* _YOUR OBJECTIVE_
Exactly and only the lines below from the one containing "Contatti (1048, 58)" down to the one containing "AQUÍ (237, 452)" are wanted, both included; please exclude every picture.
*** Opening EXTRACTED ENTRIES ***
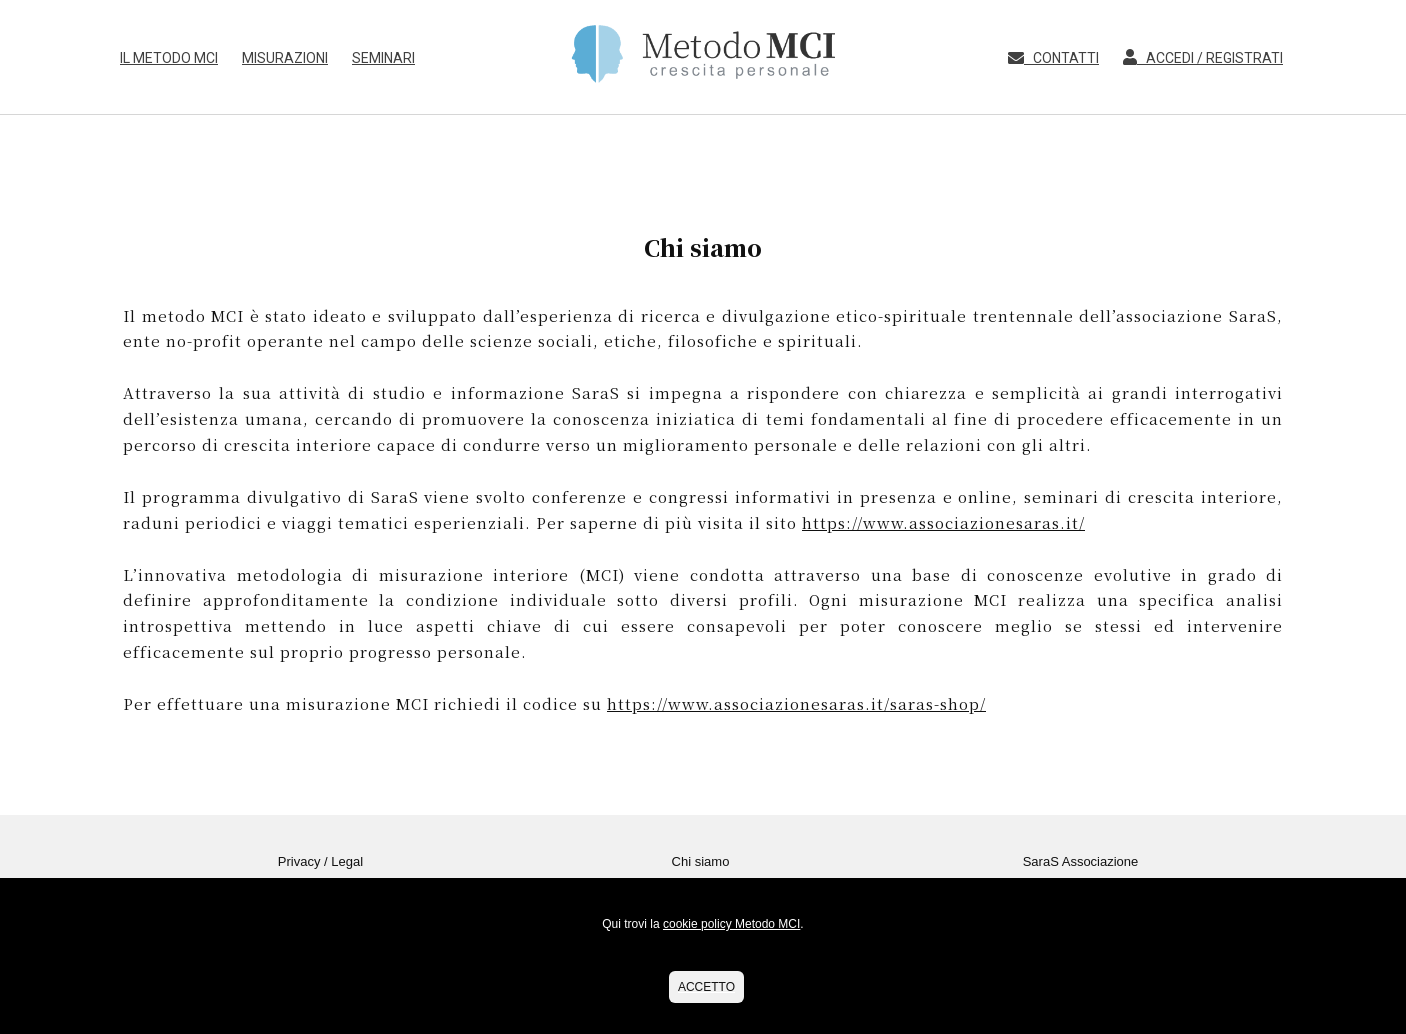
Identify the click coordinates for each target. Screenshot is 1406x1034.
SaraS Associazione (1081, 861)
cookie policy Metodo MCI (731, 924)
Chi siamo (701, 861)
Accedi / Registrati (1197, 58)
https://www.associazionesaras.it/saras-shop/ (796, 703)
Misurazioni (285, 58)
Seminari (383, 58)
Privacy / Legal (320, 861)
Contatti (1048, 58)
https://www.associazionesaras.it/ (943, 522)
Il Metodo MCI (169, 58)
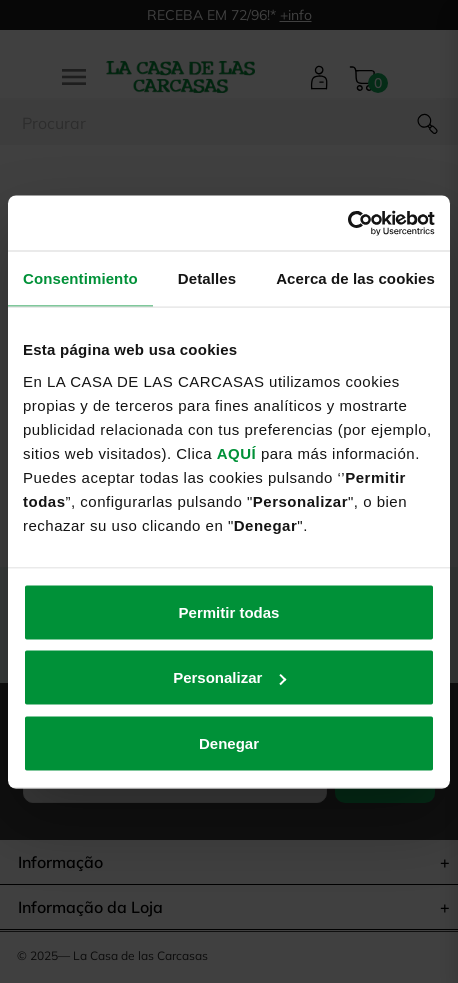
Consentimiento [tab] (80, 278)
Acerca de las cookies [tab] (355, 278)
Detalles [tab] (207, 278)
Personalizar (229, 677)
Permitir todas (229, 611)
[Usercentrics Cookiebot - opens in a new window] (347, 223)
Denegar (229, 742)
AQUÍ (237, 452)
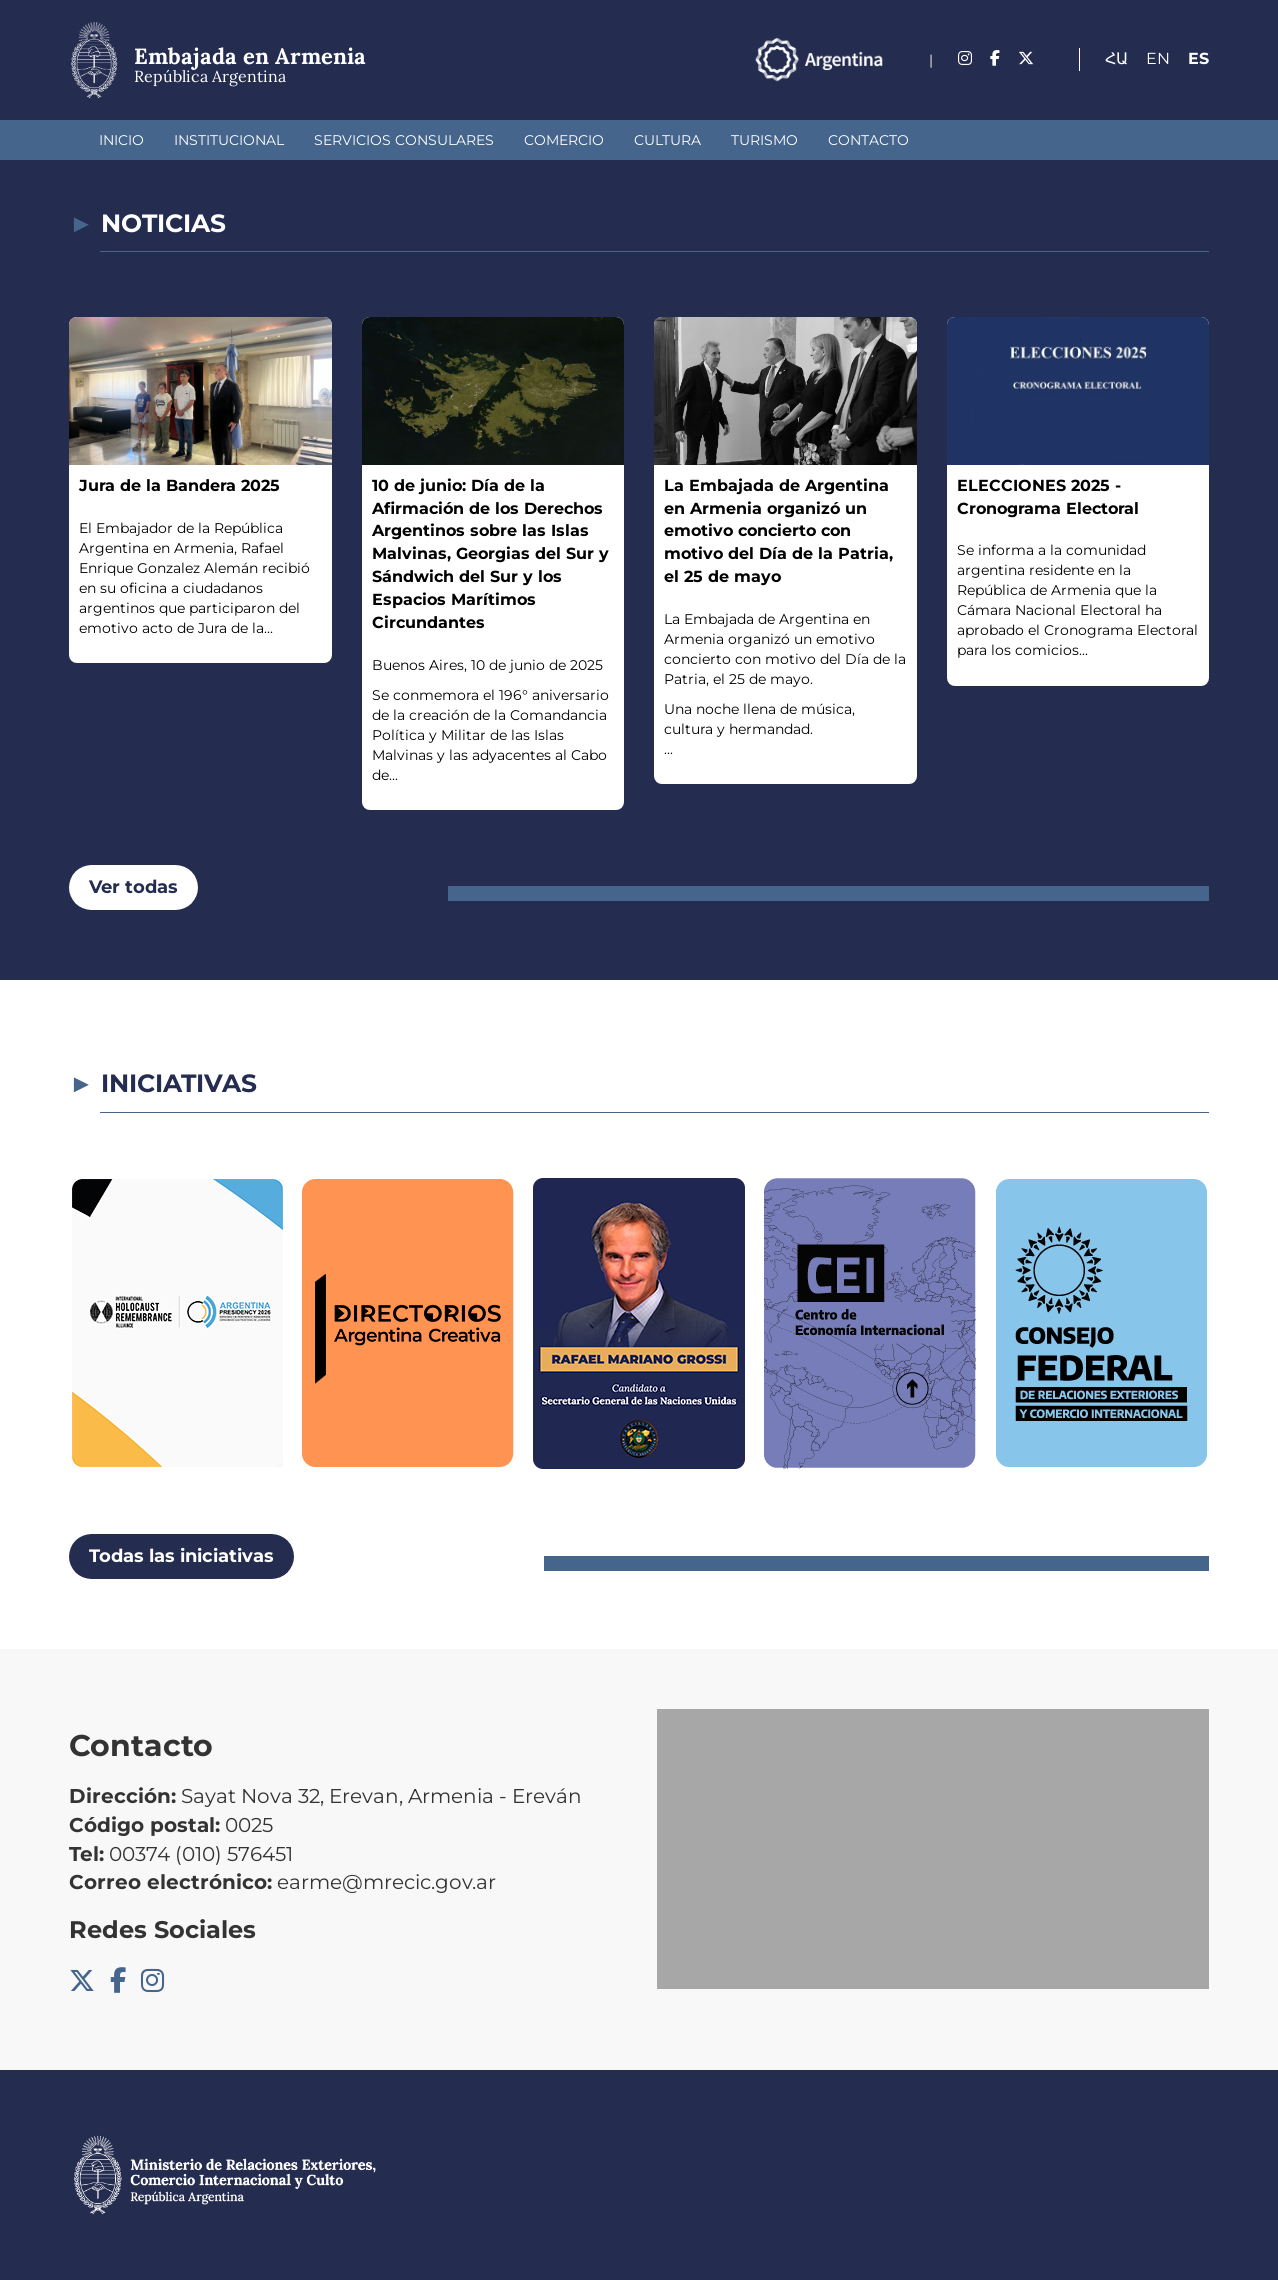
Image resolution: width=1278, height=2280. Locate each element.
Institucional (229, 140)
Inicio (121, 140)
*** Closing EXTRACTED ENTRIES ***
*** Opening EXTRACTED ENTRIES ***
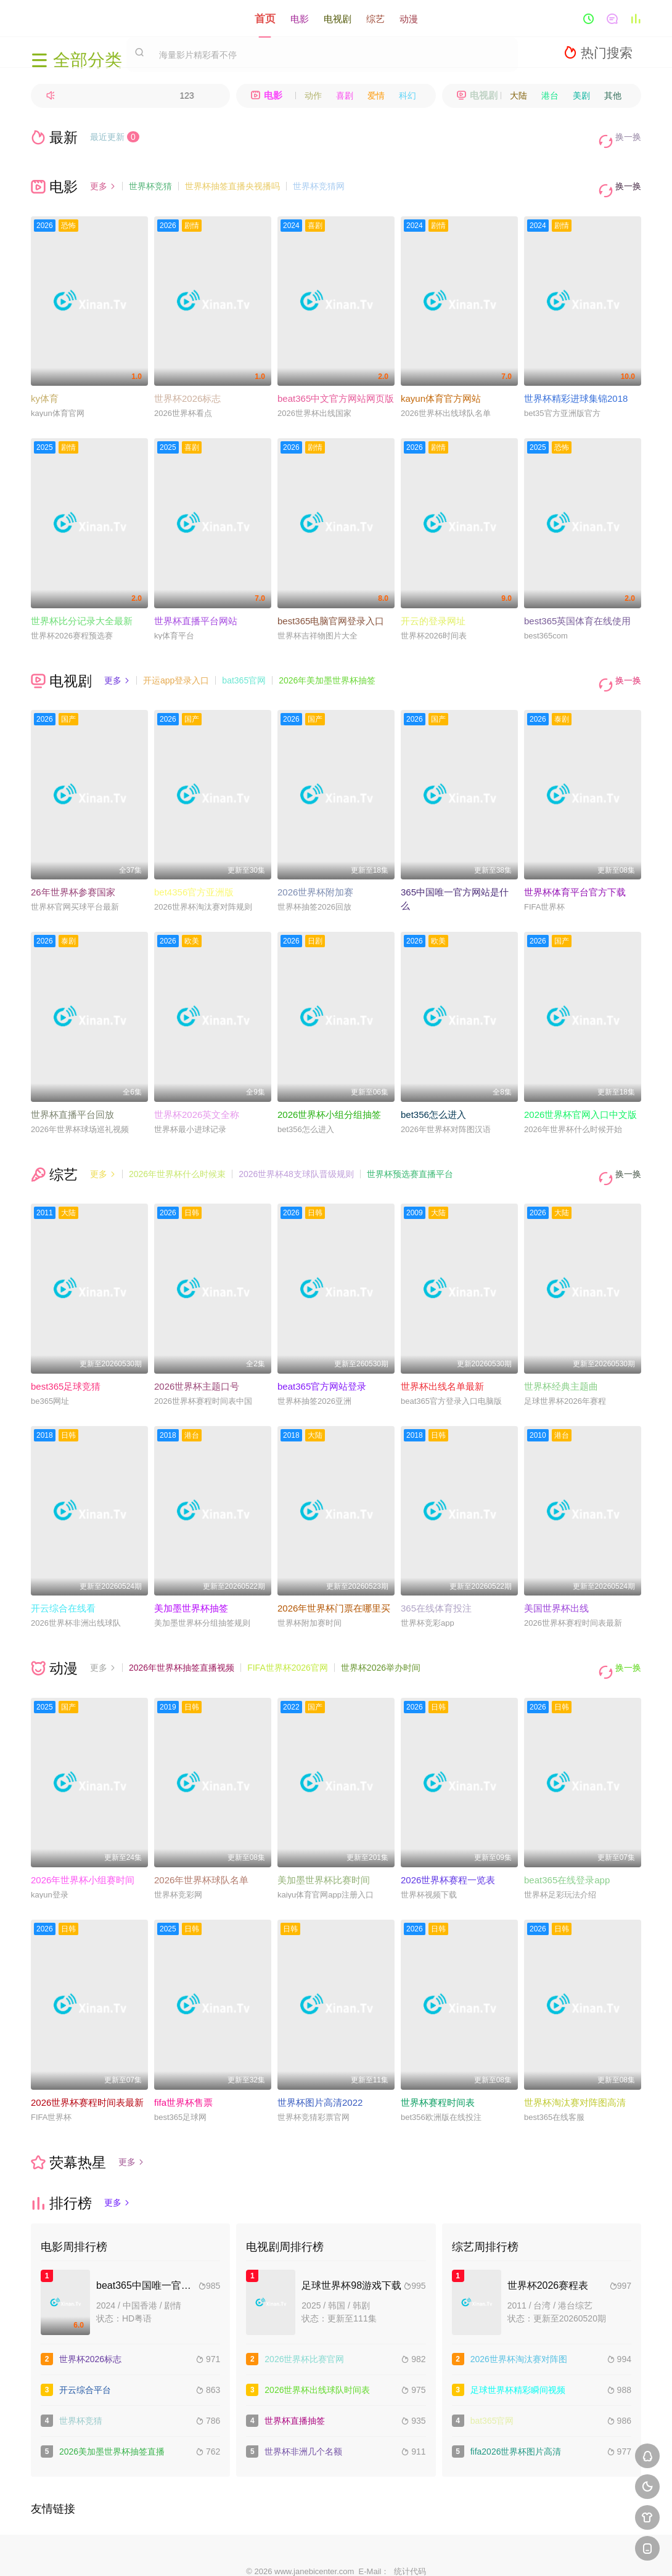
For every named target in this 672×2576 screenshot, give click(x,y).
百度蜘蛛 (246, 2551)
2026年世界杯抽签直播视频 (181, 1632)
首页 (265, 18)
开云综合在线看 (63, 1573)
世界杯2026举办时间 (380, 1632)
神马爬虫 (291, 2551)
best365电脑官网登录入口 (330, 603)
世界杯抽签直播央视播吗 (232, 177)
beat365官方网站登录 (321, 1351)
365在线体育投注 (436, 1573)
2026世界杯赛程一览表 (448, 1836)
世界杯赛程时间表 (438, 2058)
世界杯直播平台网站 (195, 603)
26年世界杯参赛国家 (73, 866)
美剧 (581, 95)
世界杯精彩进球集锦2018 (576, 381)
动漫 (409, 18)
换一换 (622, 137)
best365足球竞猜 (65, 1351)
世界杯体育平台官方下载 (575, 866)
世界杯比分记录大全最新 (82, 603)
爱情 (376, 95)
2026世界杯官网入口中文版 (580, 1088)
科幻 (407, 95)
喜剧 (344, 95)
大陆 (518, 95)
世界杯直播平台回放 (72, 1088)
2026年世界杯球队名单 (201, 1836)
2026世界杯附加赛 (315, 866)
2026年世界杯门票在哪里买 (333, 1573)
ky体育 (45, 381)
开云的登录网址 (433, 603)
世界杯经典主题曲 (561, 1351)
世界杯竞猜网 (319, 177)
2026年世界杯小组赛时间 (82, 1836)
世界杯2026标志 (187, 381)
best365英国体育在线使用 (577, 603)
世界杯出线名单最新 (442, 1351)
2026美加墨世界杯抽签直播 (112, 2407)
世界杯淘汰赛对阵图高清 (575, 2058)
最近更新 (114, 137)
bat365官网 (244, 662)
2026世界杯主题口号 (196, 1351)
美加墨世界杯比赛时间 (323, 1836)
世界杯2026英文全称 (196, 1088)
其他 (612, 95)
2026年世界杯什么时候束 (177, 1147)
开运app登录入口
*** Closing EXTRACTED ENTRIES ***
* _EXPECTED OUTPUT_
Contatti (1048, 58)
https://www.associazionesaras.it/ (943, 522)
Il Metodo MCI (169, 58)
Consentimiento [tab] (80, 278)
Acerca de las cookies [tab] (355, 278)
Detalles [tab] (207, 278)
Personalizar (229, 677)
Permitir todas (229, 611)
[Usercentrics Cookiebot - opens in a new window] (347, 223)
Denegar (229, 742)
AQUÍ (237, 452)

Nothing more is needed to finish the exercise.